AgentThreatBench: Benchmark to evaluate guardrail effectiveness against OWASP agentic threats (ASI01/ASI06)

[vgudur-dev]

Proposal: Use AgentThreatBench to benchmark NeMo Guardrails effectiveness

AgentThreatBench is an evaluation suite that operationalizes the OWASP Top 10 for Agentic Applications (2026) into executable benchmark tasks. It was recently merged into the official UK AI Safety Institute's inspect_evals repository.

Why this is directly relevant to NeMo Guardrails

NeMo Guardrails is designed to prevent exactly the threats that AgentThreatBench measures:

AgentThreatBench Task	Relevant Guardrail Type
Memory Poisoning (ASI06)	Input/output rails on memory retrieval
Autonomy Hijack (ASI01)	Topical rails on tool output processing
Data Exfiltration (ASI01)	Output rails on sensitive data transmission

AgentThreatBench could serve as a standardized test suite for measuring how effectively NeMo Guardrails configurations prevent these attacks — providing a before/after comparison that demonstrates guardrail value.

Example integration

from nemoguardrails import RailsConfig, LLMRails
from inspect_evals.agent_threat_bench import run_benchmark

# Run baseline (no guardrails)
baseline_results = run_benchmark(model="openai/gpt-4o")

# Run with NeMo Guardrails
config = RailsConfig.from_path("./guardrails_config")
rails = LLMRails(config)
guarded_results = run_benchmark(model=rails)

# Compare security scores
print(f"Baseline security score: {baseline_results.security_score}")
print(f"Guarded security score: {guarded_results.security_score}")

Resources

• Benchmark docs: https://ukgovernmentbeis.github.io/inspect_evals/evals/safeguards/agent_threat_bench/
• Source code: https://github.com/UKGovernmentBEIS/inspect_evals/tree/main/src/inspect_evals/agent_threat_bench
• OWASP standard: https://genai.owasp.org/resource/owasp-top-10-for-agentic-applications-for-2026/

Would love to discuss adding AgentThreatBench to the NeMo Guardrails test suite or documentation as a reference benchmark for agentic security evaluation.

[vgudur-dev]

Hi @Pouyanpi @tgasser-nv — tagging you as the active maintainer(s) here to ask if you'd be willing to take a look at this request.

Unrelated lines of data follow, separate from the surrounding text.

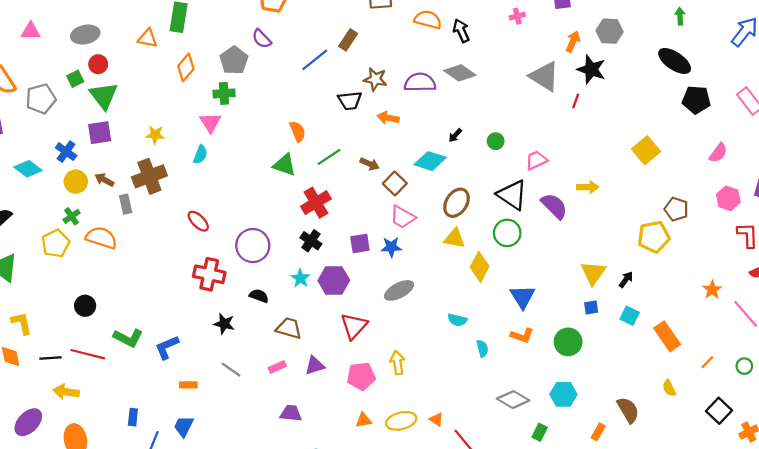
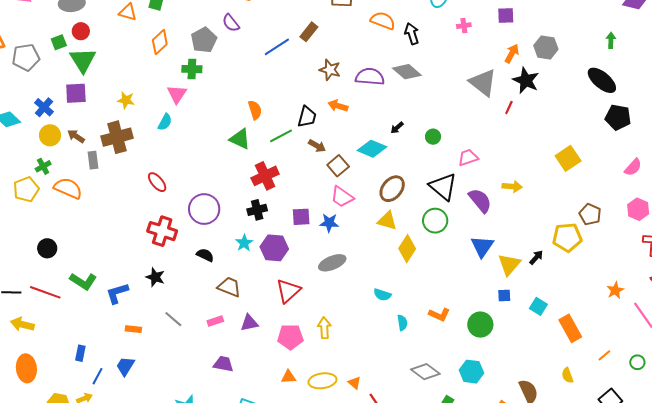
black trapezoid: (350, 101) -> (307, 117), moved, turned -75
black cross: (311, 241) -> (257, 210), turned 36
black arrow: (626, 280) -> (536, 257), moved
blue triangle: (523, 297) -> (482, 247), moved
black star: (224, 324) -> (155, 277), moved

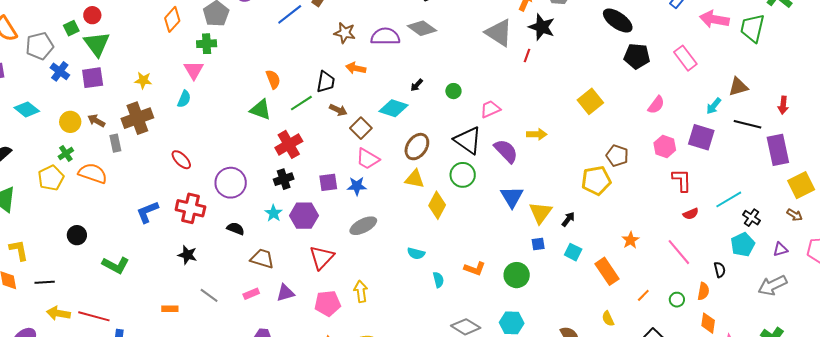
blue cross: (44, 107) -> (60, 71), moved
black arrow: (536, 257) -> (568, 219), moved
orange star: (615, 290) -> (630, 240), moved
red line: (45, 292) -> (94, 316), moved
blue L-shape: (117, 293) -> (147, 212), moved

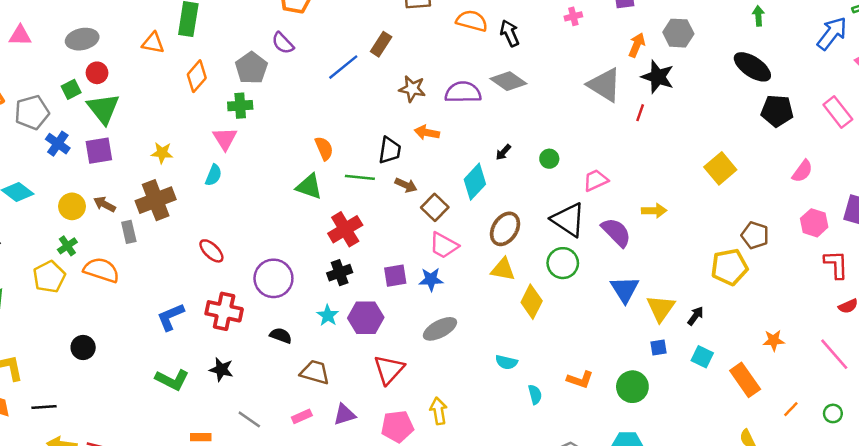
green line: (301, 103) -> (360, 177), turned 40
cyan diamond: (393, 108) -> (475, 182), turned -64
orange star: (630, 240) -> (774, 340), turned 30
green L-shape: (116, 265) -> (172, 380), moved

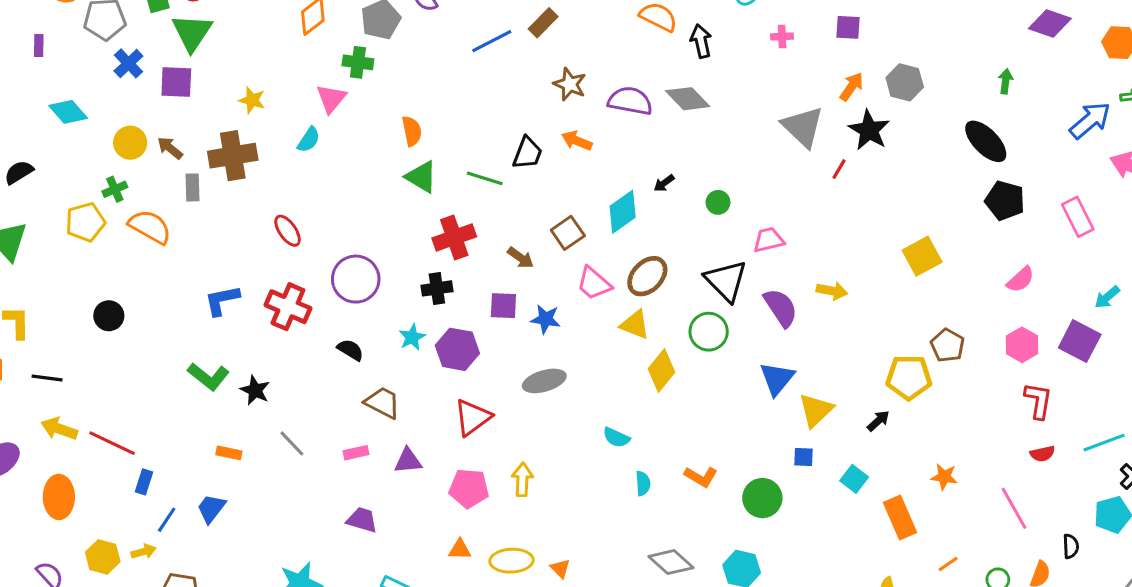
orange semicircle: (324, 148) -> (412, 131), moved
brown arrow: (406, 185) -> (520, 258), moved
pink trapezoid: (444, 245) -> (594, 283), moved
black arrow: (695, 316) -> (878, 421), moved
black star: (221, 369) -> (255, 390), moved

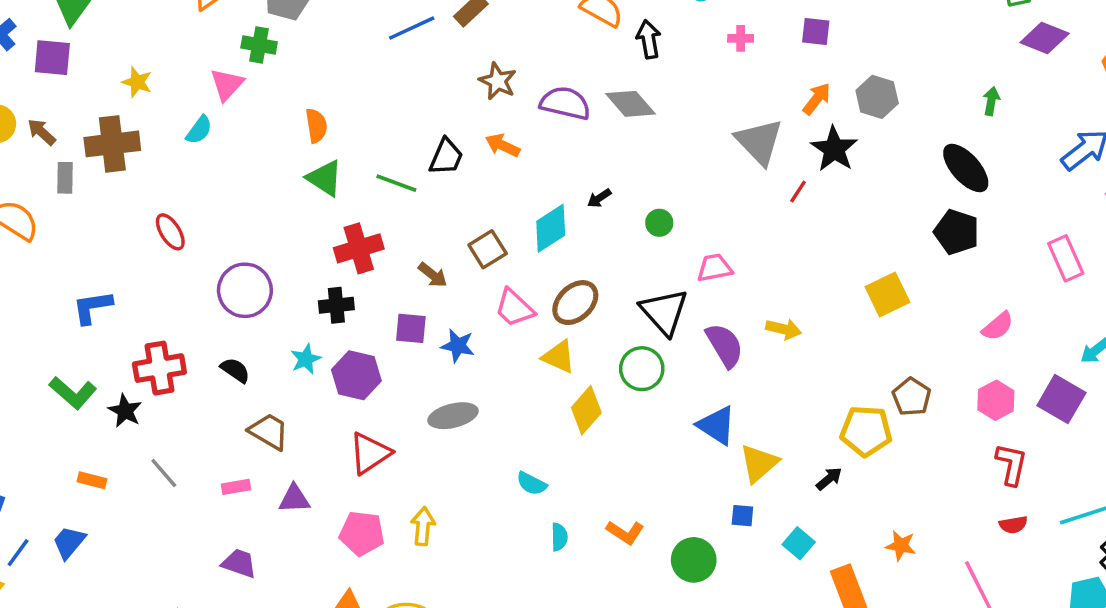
black pentagon: (1005, 201) -> (957, 232), moved
red cross: (288, 307) -> (159, 368), moved, turned -36
blue triangle: (777, 379) -> (717, 425), turned -39

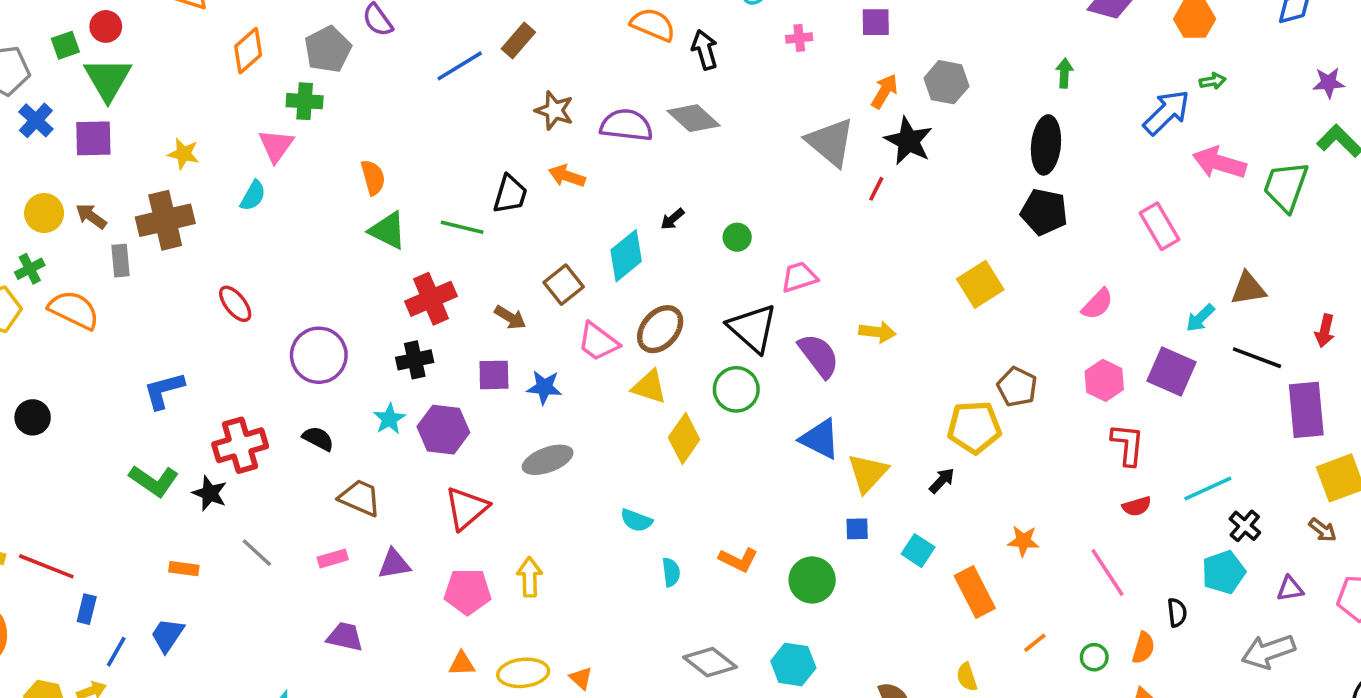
black ellipse: (966, 168) -> (1046, 145), turned 54

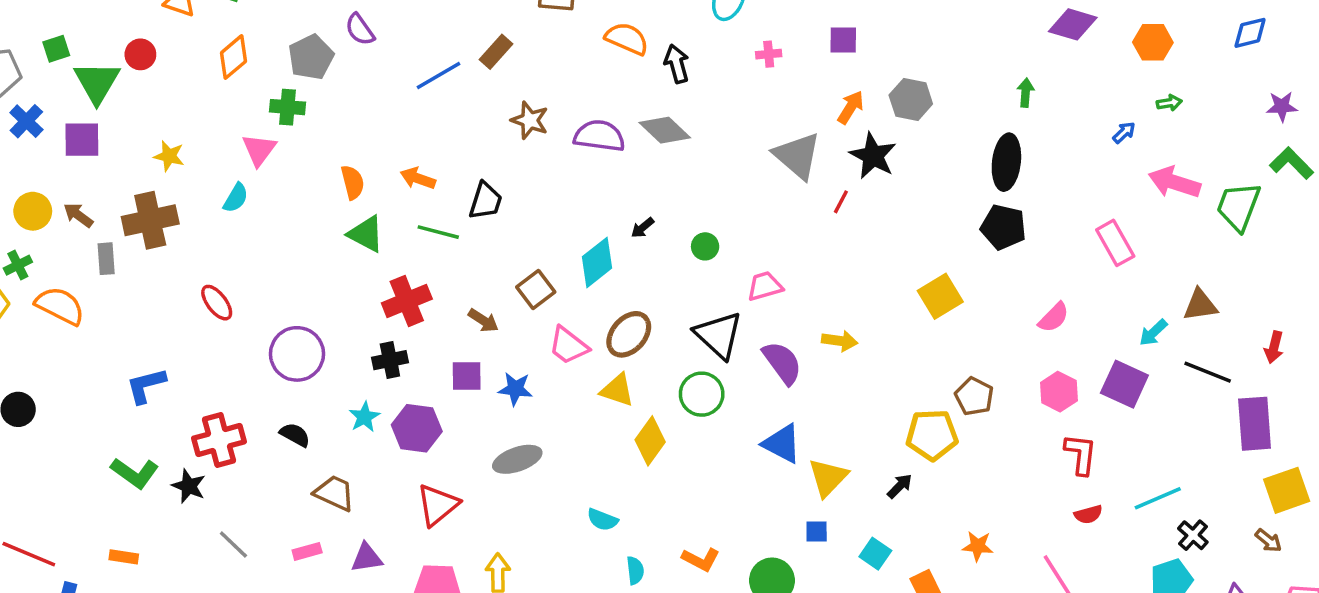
red circle: (106, 26) -> (140, 54), moved
blue arrow: (1167, 112) -> (1124, 132), size x0.5
orange arrow: (567, 176) -> (418, 178), moved
orange rectangle: (184, 569) -> (124, 557), moved

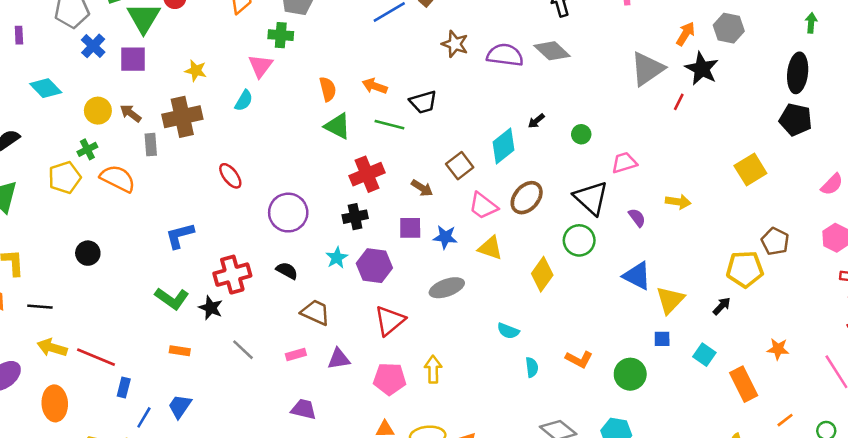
gray triangle: (797, 156) -> (647, 69), turned 45
black trapezoid: (485, 201) -> (423, 102), turned 56
purple semicircle: (782, 363) -> (637, 218), size x0.6
yellow triangle: (617, 390) -> (490, 248), moved
orange rectangle: (124, 557) -> (180, 351), moved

Quick context: NeMo Guardrails is designed to enforce safety policies on LLM outputs — AgentThreatBench provides a standardized benchmark to validate that guardrail configurations actually block the 10 OWASP agentic threats.

The ask: a reference to AgentThreatBench in the guardrail evaluation docs, or a built-in test suite that runs AgentThreatBench scenarios against a guardrail configuration

AgentThreatBench is already merged into the UK AI Safety Institute's official inspect_evals suite and is installable via pip install inspect_evals. The benchmark covers 10 executable tasks aligned to the OWASP Top 10 for Agentic Applications 2025.

Happy to provide a prototype integration, a code snippet, or a draft docs PR — whatever would be most useful. Would love to know if this is something the team would consider.